Les artistes rencontrés par Le Nouvelliste quant à eux n’en revenaient juste pas, certains ont même hésité à répondre à l’offre qui «était trop belle pour être vraie».

«Quand j’ai vu l’appel d’offres, je n’y croyais pas. J’ai répondu, mais je ne pensais jamais que ça allait aboutir, parce que c’était trop beau pour être vrai. Mais au final, on est là. On s’est inspiré des animaux et de la végétation qu’il y a dans le coin pour faire quelque chose qui va bien avec les lieux. C’est vraiment beau ici, perdu au milieu de nulle part. […] J’ai même pu filmer un ours ce matin. Je suis tombé nez à nez avec lui», a lancé Louis Vallantin-Dulac, un artiste montréalais.

«On a trop de chance, c’est vraiment le week-end le plus magnifique de l’été», ajoute l’une de ses collègues.

Le premier train à rejoindre Lake Edward en 1888 a inspiré cette oeuvre.

La plupart en étaient à leur première visite à Lac-Édouard. Ils sont arrivés par la route ou par le train, mais dans les deux cas, ils ont été séduits par les paysages. Ils se sont inspirés dans certains cas en arrivant sur place.

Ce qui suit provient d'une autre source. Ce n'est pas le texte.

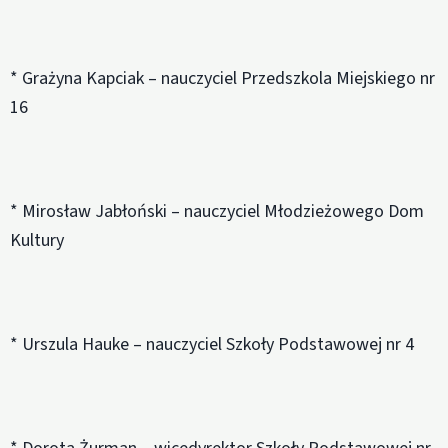
* Grażyna Kapciak – nauczyciel Przedszkola Miejskiego nr
16
* Mirosław Jabłoński – nauczyciel Młodzieżowego Dom
Kultury
* Urszula Hauke – nauczyciel Szkoły Podstawowej nr 4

Ils ont pris le pouls des lieux. D’ailleurs, on reconnaît plusieurs bâtiments et icônes du Sanatorium sur les toiles. Une artiste a également reproduit une photo de la grand-mère de Simon Parent qui cueillait des marguerites dans son œuvre.

«Pour ma part, c’est la première fois que je peins aussi gros, c’est vraiment le fun. L’expérience est vraiment magique, on a de la misère à comprendre ce qui se passe tellement c’est beau et paisible», souligne Hélène Martel, une artiste originaire de l’Abitibi.

Le plus jeune, un artiste de 14 ans, a également apporté sa touche à cette gigantesque fresque. C’est un ami qui l’a amené jusqu’à Lac-Édouard.

«C’est cool, on est en nature. Je rencontre des gens aussi. Je fais ça depuis sept mois et je me suis dit pourquoi pas ! Ici, je suis libre de faire ce que je veux alors qu’à côté de chez moi, je me limite parce que ça coûte quand même cher», note Léo Sands.

Le travail va se poursuivre dans les prochains jours. Certains artistes vont demeurer sur place afin de poursuivre la création. Certains murs de briques seront peints de façon permanente et le camion de l’entreprise changera de look. Trois artistes différents rendront le véhicule unique.

La fresque est située au Sanatorium historique de Lac-Édouard.

Le projet dans son ensemble sert également de laboratoire pour Simon Parent, il voulait confirmer les coûts de peinture, apprivoiser le travail de ces professionnels des arts visuels et développer un réseau avec les artistes.

Le propriétaire du Sanatorium assure que le succès est tel qu’il est particulièrement ouvert à refaire l’événement.